With increased transparency, the tightening of the supply chain seemed an inevitability. This seemed especially true in the retail world. Now that retailers have direct access to portals like Alibaba, there’s been a notable decrease in the number of facilitators that used to exist.
The traditional B2C supply chain consists of four or five entities: supplier, manufacturer, wholesaler, retailer, and consumer. With the advent of the internet however, the supply chain landscape is changing quickly.
Disintermediation, or the removal of intermediaries in a supply chain, is particularly relevant to eCommerce today.
The idea is that with increased access to information, the barriers that existed previously which prevented manufacturers or wholesalers from selling directly to the consumer have effectively been removed.
Interestingly, the reality hasn’t aligned with this expectation. If anything, conventional ‘middlemen’ roles have evolved in addition to the creation of entirely new intermediaries.
So as an SME, can you afford to cut out the middlemen? Larger organizations such as Walmart can leveraged their incredible network to make the cost savings by cutting out intermediaries where possible.
For SMEs however, resources are generally much more limited. Middlemen can allow you to obtain goods that would be impossible for you to access otherwise.
In order to determine whether or not using intermediaries is right for you, it’s important to identify the potential value that they can bring. The value that modern middlemen bring to the table may be different from what you think.
When it comes to the modern supply chain, the linkages between different players are changing.
Wholesalers continue to serve an important function in the supply chain. However, their role is no longer confined to purchasing from suppliers to distribute to retailers. In order to survive, they must provide a tangible value adding function that’s clear to their customers.
Previously, wholesalers were generally regarded as the portal by which retailers access suppliers. Because it’s so much easier to bypass certain rungs nowadays, proving value is more important than ever.
The rise of eCommerce platforms such as eBay, Amazon, and ASOS indicates the rise of a whole new type of intermediary.
It’s an interesting new way to think about the supply chain - are platforms an additional rung in the chain, or are they merely a medium for those further up the supply chain to connect with those that are further down by bypassing traditional linkages?
Regardless of its role in the supply chain however, the simple fact remains - the trend towards B2C firms selling through hosted platforms is inevitable.
Trust and convenience are the two primary factors.
Backed by big names like Amazon, consumers feel assured that certain consumer protection policies are in place. ASOS for instance, offers a 14 day returns policy. Given the multitude of alternative options on the internet, maintaining trust in the platform is central to its success.
Active reviewers are also a big part of creating and maintaining a functional and trustworthy platform. Online reviews have become an integral part of the purchasing process. With online platforms, where sellers can access a larger customer base, there are also likely to be more reviews available for consumers to evaluate their purchasing decision.
Even seemingly minute inconveniences such as having to reenter credit card details can play a role in a consumer's purchasing behaviour. Intermediaries are in a unique position to help facilitate these transactions.
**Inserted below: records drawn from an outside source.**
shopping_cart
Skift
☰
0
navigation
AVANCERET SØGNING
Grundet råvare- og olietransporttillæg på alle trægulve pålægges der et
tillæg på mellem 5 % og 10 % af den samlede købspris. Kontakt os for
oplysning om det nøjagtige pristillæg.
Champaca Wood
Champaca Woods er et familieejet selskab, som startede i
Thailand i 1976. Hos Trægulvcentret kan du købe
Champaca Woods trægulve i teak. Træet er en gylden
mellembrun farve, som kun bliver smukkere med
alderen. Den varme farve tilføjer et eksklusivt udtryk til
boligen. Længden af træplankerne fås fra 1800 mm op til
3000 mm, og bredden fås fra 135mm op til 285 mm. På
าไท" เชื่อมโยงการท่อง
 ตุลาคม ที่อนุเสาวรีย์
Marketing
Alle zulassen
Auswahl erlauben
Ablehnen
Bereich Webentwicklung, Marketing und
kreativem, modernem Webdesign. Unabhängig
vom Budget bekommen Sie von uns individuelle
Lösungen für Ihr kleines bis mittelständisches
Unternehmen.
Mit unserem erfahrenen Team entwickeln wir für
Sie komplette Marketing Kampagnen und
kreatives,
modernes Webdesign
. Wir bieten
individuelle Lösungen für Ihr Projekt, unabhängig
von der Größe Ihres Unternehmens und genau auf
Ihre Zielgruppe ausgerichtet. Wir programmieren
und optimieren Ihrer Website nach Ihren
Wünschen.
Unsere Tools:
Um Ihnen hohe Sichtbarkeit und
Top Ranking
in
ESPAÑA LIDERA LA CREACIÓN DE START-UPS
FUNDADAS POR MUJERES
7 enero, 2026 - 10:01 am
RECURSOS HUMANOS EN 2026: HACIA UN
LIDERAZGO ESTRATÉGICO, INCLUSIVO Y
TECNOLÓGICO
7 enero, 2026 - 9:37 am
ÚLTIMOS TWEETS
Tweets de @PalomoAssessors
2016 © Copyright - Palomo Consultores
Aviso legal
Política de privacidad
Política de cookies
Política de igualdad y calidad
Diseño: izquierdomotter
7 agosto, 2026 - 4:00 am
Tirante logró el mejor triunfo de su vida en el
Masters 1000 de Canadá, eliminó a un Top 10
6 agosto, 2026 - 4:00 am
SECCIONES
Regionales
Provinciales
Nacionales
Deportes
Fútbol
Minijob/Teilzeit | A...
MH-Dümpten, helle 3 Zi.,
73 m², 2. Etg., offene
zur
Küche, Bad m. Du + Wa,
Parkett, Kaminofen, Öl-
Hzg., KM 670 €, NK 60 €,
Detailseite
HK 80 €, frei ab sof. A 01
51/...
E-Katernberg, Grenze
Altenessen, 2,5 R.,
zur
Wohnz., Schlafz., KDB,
If platforms are successful in offering both buyers and sellers these two factors, it's likely that hosted eCommerce platforms will continue to grow.
Instead of becoming obsolete, intermediaries are expanding and transforming their job functions. We’ve previously written about the Wholesaler 2.0. Not only is this group concerned with pricing and the bottom line, they’re also looking to add value for their customer base in other ways.
The wholesaling business is undergoing a significant transformation. Unlike B2C transactions, the need for a personalized touch is still very much present. After all, the stakes are much higher. For retail businesses, inventory is their lifeblood. As a result, they’re likely to want to connect with real people for an additional sense of security.
Placing orders with real people however, can be a hassle. Phone, Skype, Email, Whatsapp - these are just some of the ways that wholesalers are taking orders. Not only is it difficult to consolidate information, this process will require a set of internal middlemen to process orders, there by creating an unnecessary bottleneck.
Adding a private B2B e-Commerce store would be inline with the objectives of the Wholesaler 2.0. This way, you can create customized portals for Retailers are people too! Increased visibility in the sales process is a great way to build trust with your partners, and ensuring a user friendly experience throughout is an added bonus. Helping relevant stakeholders stay informed is an integral part of building trust between partners.
The disintermediation trend in eCommerce has deviated from expectations, creating an interesting phenomenon whereby a form of reintermediation has actually taken place. New middlemen are appearing, and the functions that they serve are more sophisticated than ever. Players in the modern supply chain are inundated with new opportunities to rethink both their purchasing and sales decisions.
This has created a new space for different kinds of intermediaries, while some traditional linkages may become obsolete.
Regardless, it's an interesting transitional period for middlemen operating in the eCommerce space. Some will disappear, whereas others will spring up to offer value-added services that may not previously have existed.